A new chapter was penned during what Bull describes as the ‘energy revolution’ of the ’70s and ’80s, when the Organization of the Petroleum Exporting Countries (OPEC) in the Middle East pulled the plug on black gold – forcing nations such as the US and Denmark to experiment with renewable forms of energy, such as wind-powered water pumps and solar systems. While these developments were modest, they stirred the blades of the turbine, igniting efforts to build solar grids and larger wind farms to power electricity in remote areas.

On the way up

As senior vice-president of wind and low-carbon development at Equinor, Bull is now taking this energy narrative a step further.
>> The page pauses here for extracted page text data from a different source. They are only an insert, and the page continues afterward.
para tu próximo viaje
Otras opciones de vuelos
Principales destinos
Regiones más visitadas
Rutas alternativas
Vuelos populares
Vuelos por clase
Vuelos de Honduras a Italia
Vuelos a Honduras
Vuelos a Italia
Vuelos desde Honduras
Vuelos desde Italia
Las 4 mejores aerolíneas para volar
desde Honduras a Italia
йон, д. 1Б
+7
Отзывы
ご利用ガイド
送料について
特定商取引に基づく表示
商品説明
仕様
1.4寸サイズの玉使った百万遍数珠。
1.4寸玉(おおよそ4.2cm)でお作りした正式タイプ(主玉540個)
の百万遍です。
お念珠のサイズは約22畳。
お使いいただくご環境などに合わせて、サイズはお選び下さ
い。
He is overseeing a variety of offshore projects all over the globe, looking at cheaper and plentiful forms of technology and higher government subsidies that can propel the wind energy industry forwards.
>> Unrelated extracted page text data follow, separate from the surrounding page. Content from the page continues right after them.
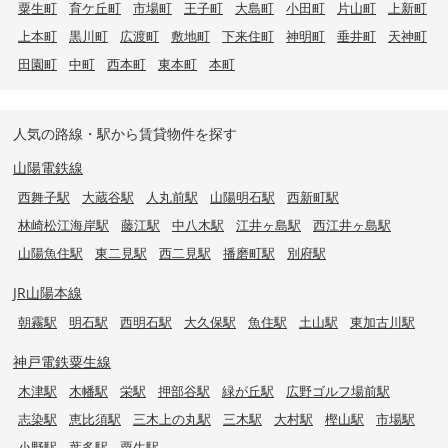
粟生町
育ケ丘町
市場町
王子町
大島町
小田町
片山町
上新町
上本町
黒川町
広渡町
敷地町
下来住町
神明町
垂井町
天神町
田園町
中町
西本町
東本町
本町
人気の路線・駅から賃貸物件を探す
山陽電鉄線
西舞子駅
大蔵谷駅
人丸前駅
山陽明石駅
西新町駅
林崎松江海岸駅
藤江駅
中八木駅
江井ヶ島駅
西江井ヶ島駅
山陽魚住駅
東二見駅
西二見駅
播磨町駅
別府駅
JR山陽本線
朝霧駅
明石駅
西明石駅
大久保駅
魚住駅
土山駅
東加古川駅
神戸電鉄粟生線
木津駅
木幡駅
栄駅
押部谷駅
緑が丘駅
広野ゴルフ場前駅
志染駅
恵比須駅
三木上の丸駅
三木駅
大村駅
樫山駅
市場駅
小野駅
葉多駅
粟生駅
According to National Geographic, turbine use has increased by more than 25% per year in the past decade and cumulative wind capacity has moved from 17,000MW to 430,000MW between 2000–2015. While wind remains a minority energy source, Bull is adamant that it could be lucrative, particularly in offshore locations where high wind speeds can whip up plentiful returns on investment.

“It’s a huge opportunity for the future, with immense global opportunities, not just in Europe and the US East Coast, which is currently the market today,” he says, citing a recent report by IEA, a Paris-based energy agency, which valued the future offshore wind market at $1 trillion.

With the right technology and governmental backing in place, the report predicts that offshore wind has the potential to provide sufficient electricity for every living person across the globe 18 times over.

Floating is the future

Scratch the surface of those figures, however, and it becomes apparent that this grand vision will only be met by utilising floating wind structures: turbines that can operate and remain stable in areas of deep water, capturing pockets of wind energy that can be transferred back to the mainland through a snaking network of inter-array cables.

“The key thing about floating technology is that it reaches markets that fixed bottom projects can’t get to,” Bull says. “Anything over roughly 60m in water depth is too expensive or challenging for fixed bottom structures. Floating wind covers that, but what’s important is the size of the prize.”

It’s a considerable bounty, with 80% of the world’s best wind resources on offer in vast areas of open water, such as the North Sea, which has attracted considerable attention from Equinor and other companies who are seeking to build on its 220,000m2 of untapped space.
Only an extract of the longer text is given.